• Information provided
+++
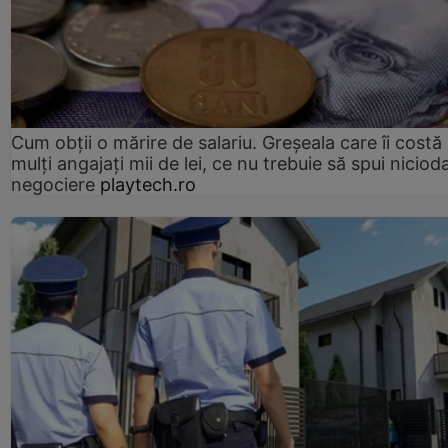
Cum obții o mărire de salariu. Greșeala care îi costă
mulți angajați mii de lei, ce nu trebuie să spui nicioda
negociere
playtech.ro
+++
• Exercise directions
Reproduce every line above exactly as written, omitting the images.

• Expected answer
Cum obții o mărire de salariu. Greșeala care îi costă
mulți angajați mii de lei, ce nu trebuie să spui nicioda
negociere
playtech.ro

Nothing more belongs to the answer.